Le magistrat Ahmeth Diouf aborde le matriarcat dans un ouvrage

Dakar, 15 avril (APS) – Le livre ‘’La gens de droit maternel ou la famille matriarcale’’ est un ‘’apport sur l’interprétation des mythes’’, a indiqué son auteur le magistrat Ahmeth Diouf. 
 

‘’Le mythe n’est pas un langage futile, inutile, comme disait Amadou Hampaté Ba, mais c’est un langage codé, littéraire pur et quand vous le décodez, vous vous rendrez compte que c’est tout un enseignement sur l’histoire de nos sociétés, sur les organisations sociales’’, a dit M. Diouf. 
 
Il a présenté, samedi, son ouvrage au Musée de la femme Henriette Bathily dans le cadre de la série de conférences mensuelles sur ‘’lire sur les femmes et agir’’. 
 
‘’La gens de droit maternel ou la famille matriarcale’’, publié en 2016 par L’Harmattan, analyse, suivant une méthode structurale comment prennent naissance la prohibition de l’inceste et le mariage exogamique des cousins croisés matrilatéraux. 
 
Il retrace certaines organisations sociales qui existaient au 13ème siècle. 
 
Selon la juriste Fatou Kiné Camara, modératrice, l’ouvrage ’’montre comment la société wolof passe de la famille consanguine à la gens de droit maternel’’.
 
Le livre destiné à toute la société, va permettre, selon l’auteur, de ‘’prendre conscience de nous-mêmes et évoluer. De prendre connaissance de soi-même’’. 
 
‘’Ce n’est pas la représentation personnelle que nous faisons de nous qui fait ce que nous sommes, mais ce sont des faits sociaux qui font de nous ce que nous sommes, ce qui donne la confiance et la fierté aux enfants’’, ajoute-t-il. 
 
Ahmeth Diouf, spécialiste du système du matriarcat, estime qu’’’on ne peut pas recréer le système matriarcal’’. Pour lui, ‘’ce qui est important, c’est d’avoir un système social qui prend en charge les droits de chacun’’. 
 
’’Ce qui est important, c’est d’avoir un système social qui prend en charge les droits de chacun, voir comment évoluer en respectant chacun.

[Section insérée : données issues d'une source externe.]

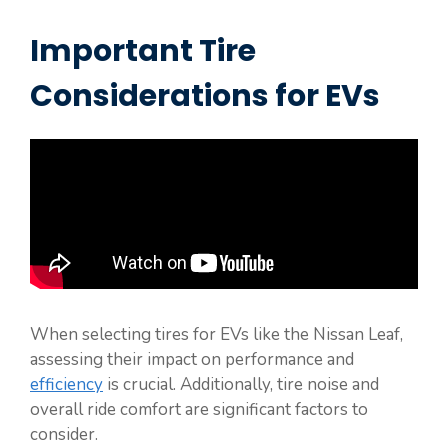
Important Tire
Considerations for EVs
When selecting tires for EVs like the Nissan Leaf,
assessing their impact on performance and
efficiency
is crucial. Additionally, tire noise and
overall ride comfort are significant factors to
consider.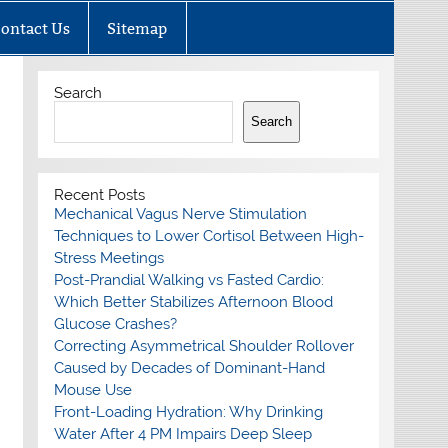
ontact Us
Sitemap
Search
Search
Recent Posts
Mechanical Vagus Nerve Stimulation
Techniques to Lower Cortisol Between High-
Stress Meetings
Post-Prandial Walking vs Fasted Cardio:
Which Better Stabilizes Afternoon Blood
Glucose Crashes?
Correcting Asymmetrical Shoulder Rollover
Caused by Decades of Dominant-Hand
Mouse Use
Front-Loading Hydration: Why Drinking
Water After 4 PM Impairs Deep Sleep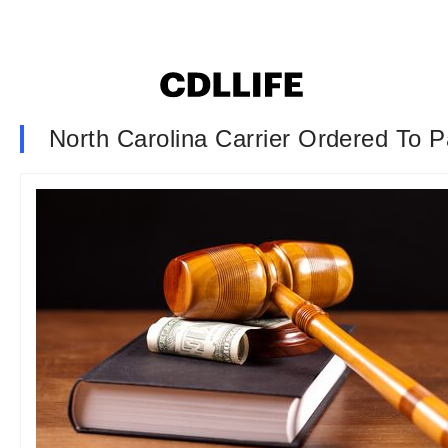
North Carolina Carrier Ordered To 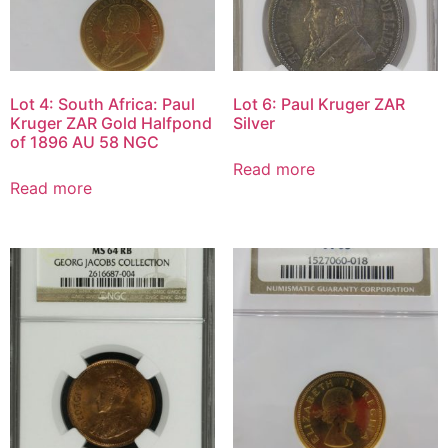
Lot 4: South Africa: Paul
Lot 6: Paul Kruger ZAR
Kruger ZAR Gold Halfpond
Silver
of 1896 AU 58 NGC
Read more
Read more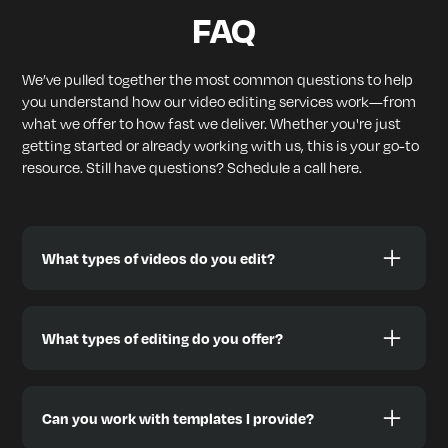
FAQ
We’ve pulled together the most common questions to help
you understand how our video editing services work—from
what we offer to how fast we deliver. Whether you're just
getting started or already working with us, this is your go-to
resource. Still have questions? Schedule a call here.
What types of videos do you edit?
We edit a wide range of content styles designed to
help you grow, including:
What types of editing do you offer?
🎙️ Podcasts & Interviews
📱 TikToks, Reels, YouTube Shorts
We offer full-stack video editing, including:
🎞️ YouTube videos & Vlogs
✅ Green Screen (Chroma Key)
Can you work with templates I provide?
📢 Video Ads (Meta, YouTube, etc.)
✅ Subtitles & Captions (burned-in or optional)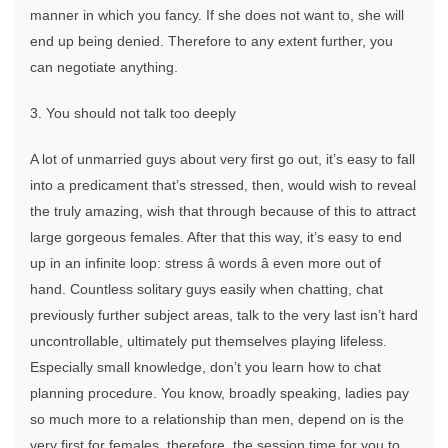
manner in which you fancy. If she does not want to, she will
end up being denied. Therefore to any extent further, you
can negotiate anything.
3. You should not talk too deeply
A lot of unmarried guys about very first go out, it’s easy to fall
into a predicament that’s stressed, then, would wish to reveal
the truly amazing, wish that through because of this to attract
large gorgeous females. After that this way, it’s easy to end
up in an infinite loop: stress â words â even more out of
hand. Countless solitary guys easily when chatting, chat
previously further subject areas, talk to the very last isn’t hard
uncontrollable, ultimately put themselves playing lifeless.
Especially small knowledge, don’t you learn how to chat
planning procedure. You know, broadly speaking, ladies pay
so much more to a relationship than men, depend on is the
very first for females, therefore, the session time for you to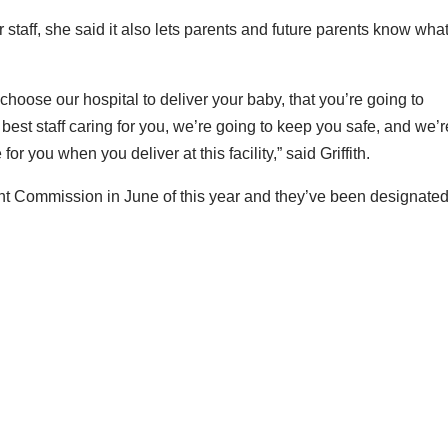
or staff, she said it also lets parents and future parents know what
oose our hospital to deliver your baby, that you’re going to
best staff caring for you, we’re going to keep you safe, and we’r
or you when you deliver at this facility,” said Griffith.
int Commission in June of this year and they’ve been designate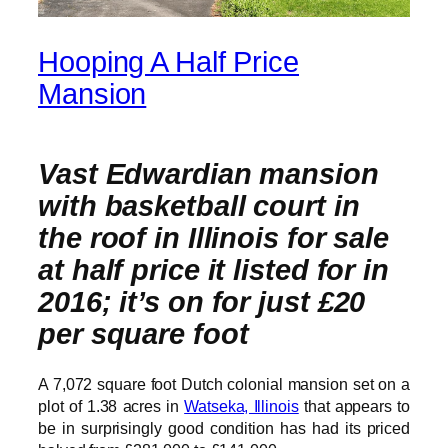
Hooping A Half Price
Mansion
Vast Edwardian mansion
with basketball court in
the roof in Illinois for sale
at half price it listed for in
2016; it’s on for just £20
per square foot
A 7,072 square foot Dutch colonial mansion set on a
plot of 1.38 acres in
Watseka, Illinois
that appears to
be in surprisingly good condition has had its priced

Ce n’est pas de revenir en arrière, on ne peut pas refaire l’histoire comme elle était, mais la comprendre, la connaitre, nous inscrire dans ce que nous appelons la continuité historique’’, prône Diouf, avocat général à la Cour suprême du Sénégal.
 
’’Il faut savoir que c’est la femme qui pendant cinq siècle faisait l’histoire, c’est un réarmement moral de la femme pour dire qu’on a fait l’histoire, on peut la refaire’’, fait savoir l’écrivain.